III Edición

Curso 2006 - 2007

Alejandro Quintana

Un día cualquiera

Elvira Oliva López, 16 años

                  Colegio Aura (Tarragona)  

         Sucedió una mañana de invierno. Los árboles ya no tenían hojas en las ramas. El sol derretía poco a poco la escarcha formada en la superficie de los coches. Olía a pan recién hecho y se veían hombres con traje y corbata tomándose a prisa sus cafés.

      Como de costumbre, entré en el bar de Luís, “Cappuccino”, lo saludé y ocupé la silla que está junto a la ventana, mi sitio preferido. Desde ahí podía observar la calle y ver a la gente pasar. Solía ver a Manuel, el hijo de la panadera, a Mario, un antiguo alumno mío, a Lucía con sus tres dulces hijas a las que acompañaba al colegio, al conductor del autobús de las once treinta, a la vecina de arriba, a la mujer que leía en Misa todos los domingos, doña Asunción, y a muchas otras caras conocidas, aunque ninguna de ellas amistades.

      Acabado mi café, me despedí de Luís y cogí mi maleta, el abrigo color verde y me dirigí hacia el instituto donde trabajaba. Ese día me tocaba examen de matemáticas con los de cuarto y por la tarde teníamos reunión de profesores. Nos reuníamos para discutir sobre una norma propuesta por los profesores de Educación Física. Tenía entendido que siempre les había perseguido la fama de inconformistas.

      Todos estos pensamientos y algún que otro más se iban acumulando en mi cabeza a la vez que me iba acercando al instituto. De repente, me paré en seco justo a la entrada: me di cuenta de que algo se me olvidaba.

      Me quedé pensando durante unos instantes. ¿Eran los exámenes?
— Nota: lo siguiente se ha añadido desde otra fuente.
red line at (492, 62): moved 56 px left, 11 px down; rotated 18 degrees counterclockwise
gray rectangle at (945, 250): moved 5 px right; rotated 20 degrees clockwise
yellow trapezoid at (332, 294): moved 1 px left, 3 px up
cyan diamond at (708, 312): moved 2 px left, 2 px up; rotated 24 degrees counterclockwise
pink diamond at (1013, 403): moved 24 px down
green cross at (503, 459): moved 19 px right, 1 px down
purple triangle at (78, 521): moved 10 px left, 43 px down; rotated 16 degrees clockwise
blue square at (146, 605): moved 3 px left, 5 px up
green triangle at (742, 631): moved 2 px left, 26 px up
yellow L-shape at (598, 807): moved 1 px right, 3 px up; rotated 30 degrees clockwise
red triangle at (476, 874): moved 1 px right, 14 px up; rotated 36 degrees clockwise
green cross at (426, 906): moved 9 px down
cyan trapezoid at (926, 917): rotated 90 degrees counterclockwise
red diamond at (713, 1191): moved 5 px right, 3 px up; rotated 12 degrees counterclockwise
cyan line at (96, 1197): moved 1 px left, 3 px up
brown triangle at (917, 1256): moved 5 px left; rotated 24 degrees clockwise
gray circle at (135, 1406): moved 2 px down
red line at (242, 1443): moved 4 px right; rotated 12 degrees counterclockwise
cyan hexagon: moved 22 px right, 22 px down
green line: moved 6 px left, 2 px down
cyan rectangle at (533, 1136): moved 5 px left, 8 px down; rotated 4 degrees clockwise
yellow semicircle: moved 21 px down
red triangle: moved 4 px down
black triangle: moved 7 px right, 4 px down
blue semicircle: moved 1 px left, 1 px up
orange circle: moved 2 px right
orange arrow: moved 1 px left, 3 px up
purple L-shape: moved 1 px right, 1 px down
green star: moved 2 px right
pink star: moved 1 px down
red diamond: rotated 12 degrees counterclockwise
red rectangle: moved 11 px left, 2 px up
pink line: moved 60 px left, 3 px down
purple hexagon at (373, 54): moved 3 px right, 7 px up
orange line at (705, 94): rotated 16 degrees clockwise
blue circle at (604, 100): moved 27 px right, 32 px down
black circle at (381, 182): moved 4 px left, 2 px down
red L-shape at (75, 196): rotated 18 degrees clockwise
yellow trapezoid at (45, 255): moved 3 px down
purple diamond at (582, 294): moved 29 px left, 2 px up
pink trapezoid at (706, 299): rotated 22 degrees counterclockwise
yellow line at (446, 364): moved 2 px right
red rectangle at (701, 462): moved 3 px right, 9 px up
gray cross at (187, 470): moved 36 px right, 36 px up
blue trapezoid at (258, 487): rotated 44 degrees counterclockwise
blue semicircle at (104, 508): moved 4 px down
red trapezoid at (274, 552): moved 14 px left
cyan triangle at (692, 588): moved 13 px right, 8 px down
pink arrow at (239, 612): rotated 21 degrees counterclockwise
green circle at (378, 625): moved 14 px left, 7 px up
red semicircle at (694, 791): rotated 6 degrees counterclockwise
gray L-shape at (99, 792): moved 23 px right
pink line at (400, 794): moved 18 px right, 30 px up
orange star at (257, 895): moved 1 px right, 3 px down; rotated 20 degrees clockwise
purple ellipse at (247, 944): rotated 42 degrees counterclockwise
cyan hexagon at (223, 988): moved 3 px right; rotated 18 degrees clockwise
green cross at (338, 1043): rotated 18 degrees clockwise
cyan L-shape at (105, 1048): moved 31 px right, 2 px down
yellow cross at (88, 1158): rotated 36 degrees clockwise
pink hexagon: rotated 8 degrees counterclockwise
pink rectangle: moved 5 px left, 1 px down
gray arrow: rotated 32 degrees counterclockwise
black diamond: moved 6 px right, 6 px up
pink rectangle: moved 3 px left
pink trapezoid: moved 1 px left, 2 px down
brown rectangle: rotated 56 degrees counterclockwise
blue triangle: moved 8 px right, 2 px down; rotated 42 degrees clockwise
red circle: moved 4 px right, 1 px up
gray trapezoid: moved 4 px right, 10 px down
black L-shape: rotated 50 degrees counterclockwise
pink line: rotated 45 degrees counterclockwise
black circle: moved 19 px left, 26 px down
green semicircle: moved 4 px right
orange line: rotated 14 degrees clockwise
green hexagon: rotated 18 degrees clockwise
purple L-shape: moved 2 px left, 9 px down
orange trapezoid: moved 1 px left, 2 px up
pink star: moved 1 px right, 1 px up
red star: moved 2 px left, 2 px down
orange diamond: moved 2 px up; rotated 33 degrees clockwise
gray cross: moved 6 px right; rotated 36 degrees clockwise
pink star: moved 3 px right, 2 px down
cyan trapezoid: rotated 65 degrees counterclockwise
No, los llevaba en el sobre marrón que asomaba por la maleta. ¿Había apagado el gas? Sí, lo recordaba perfectamente. ¿Y la cita con el dentista? No, eso tampoco: el día anterior había llamado para cancelarla. ¿Quizás las llaves de casa? Tampoco. El tintineo al remover el bolso me lo confirmó.

      Me empecé a poner nerviosa. ¿Qué se me había olvidado? Dudé por instante de si la reunión era realmente ese mismo día o había sido ya. Pero la duda se disipó cuando comprobé mi agenda.

      Descartando hipótesis, decidí abrir el bolso para ver si de esa forma podía averiguar qué era lo que descuidaba. Rebusqué durante algunos minutos y, por fin, lo encontré: un sobrecillo de azúcar. Entonces recordé que esa mañana me había olvidado de pagar el café.